Show that in general there are three values of t for which the following system of equations has a non- trival solution (a-t)x+by+cz=0, bx+(c-t)y+az=0 and cx+ay+(b-t)z=0.
Express the product of these values of t in the form of a determinant.

To solve the problem, we need to show that the system of equations has three values of \( t \) for which it has a non-trivial solution and express the product of these values in the form of a determinant. ### Step-by-Step Solution: 1. **Write the System of Equations in Matrix Form**: The given system of equations is: \[ (a - t)x + by + cz = 0 \] \[ bx + (c - t)y + az = 0 \] \[ cx + ay + (b - t)z = 0 \] We can express this system in matrix form as: \[ \begin{bmatrix} a - t & b & c \\ b & c - t & a \\ c & a & b - t \end{bmatrix} \begin{bmatrix} x \\ y \\ z \end{bmatrix} = \begin{bmatrix} 0 \\ 0 \\ 0 \end{bmatrix} \] 2. **Condition for Non-Trivial Solutions**: For the system to have a non-trivial solution (i.e., not all \( x, y, z \) are zero), the determinant of the coefficient matrix must be zero: \[ \det \begin{bmatrix} a - t & b & c \\ b & c - t & a \\ c & a & b - t \end{bmatrix} = 0 \] 3. **Calculate the Determinant**: We need to compute the determinant: \[ D(t) = \det \begin{bmatrix} a - t & b & c \\ b & c - t & a \\ c & a & b - t \end{bmatrix} \] Using the determinant formula for a \( 3 \times 3 \) matrix, we can expand this determinant. 4. **Expand the Determinant**: Expanding the determinant, we have: \[ D(t) = (a - t)((c - t)(b - t) - a^2) - b(b(c - t) - ac) + c(b(a - t) - bc) \] This will yield a polynomial in \( t \) of degree 3. 5. **Form of the Cubic Equation**: The determinant \( D(t) \) can be expressed in the form: \[ D(t) = \alpha t^3 + \beta t^2 + \gamma t + \delta \] where \( \alpha, \beta, \gamma, \delta \) are constants dependent on \( a, b, c \). 6. **Roots of the Cubic Equation**: The cubic equation will have three roots (values of \( t \)).
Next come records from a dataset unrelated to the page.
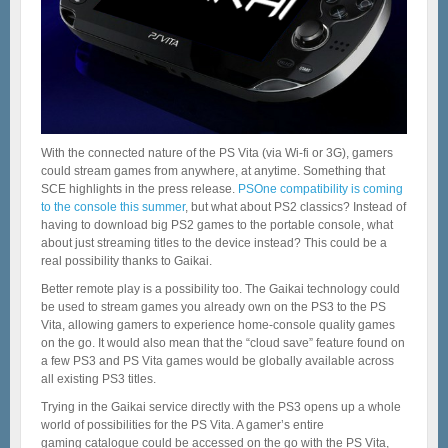
With the connected nature of the PS Vita (via Wi-fi or 3G), gamers
could stream games from anywhere, at anytime. Something that
SCE highlights in the press release.
PSOne compatibility is coming
to the console this summer
, but what about PS2 classics? Instead of
having to download big PS2 games to the portable console, what
about just streaming titles to the device instead? This could be a
real possibility thanks to Gaikai.
Better remote play is a possibility too. The Gaikai technology could
be used to stream games you already own on the PS3 to the PS
Vita, allowing gamers to experience home-console quality games
on the go. It would also mean that the “cloud save” feature found on
a few PS3 and PS Vita games would be globally available across
all existing PS3 titles.
Trying in the Gaikai service directly with the PS3 opens up a whole
world of possibilities for the PS Vita. A gamer’s entire
gaming catalogue could be accessed on the go with the PS Vita,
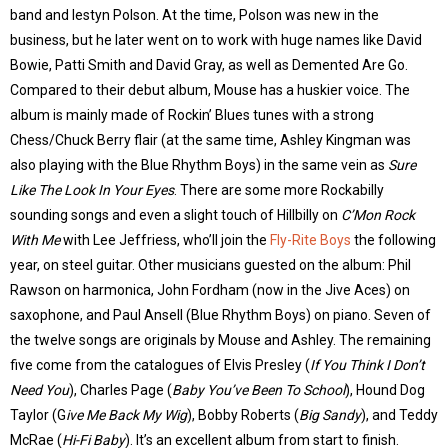
band and Iestyn Polson. At the time, Polson was new in the
business, but he later went on to work with huge names like David
Bowie, Patti Smith and David Gray, as well as Demented Are Go.
Compared to their debut album, Mouse has a huskier voice. The
album is mainly made of Rockin’ Blues tunes with a strong
Chess/Chuck Berry flair (at the same time, Ashley Kingman was
also playing with the Blue Rhythm Boys) in the same vein as
Sure
Like The Look In Your Eyes
. There are some more Rockabilly
sounding songs and even a slight touch of Hillbilly on
C’Mon Rock
With Me
with Lee Jeffriess, who’ll join the
Fly-Rite Boys
the following
year, on steel guitar. Other musicians guested on the album: Phil
Rawson on harmonica, John Fordham (now in the Jive Aces) on
saxophone, and Paul Ansell (Blue Rhythm Boys) on piano. Seven of
the twelve songs are originals by Mouse and Ashley. The remaining
five come from the catalogues of Elvis Presley (
If You Think I Don’t
Need You
), Charles Page (
Baby You’ve Been To School
), Hound Dog
Taylor (G
ive Me Back My Wig
), Bobby Roberts (
Big Sandy
), and Teddy
McRae (
Hi-Fi Baby
). It’s an excellent album from start to finish.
The product of the roots of a cubic equation \( at^3 + bt^2 + ct + d = 0 \) is given by: \[ \text{Product of roots} = -\frac{d}{a} \] In our case, we need to express this product in terms of the determinant. 7. **Substituting \( t = 0 \)**: To find \( \delta \) (the constant term), we substitute \( t = 0 \) into the determinant: \[ D(0) = \det \begin{bmatrix} a & b & c \\ b & c & a \\ c & a & b \end{bmatrix} \] 8. **Final Expression**: Therefore, the product of the values of \( t \) for which the system has a non-trivial solution can be expressed as: \[ \text{Product of roots} = -\frac{D(0)}{\alpha} \] where \( D(0) \) is the determinant calculated above.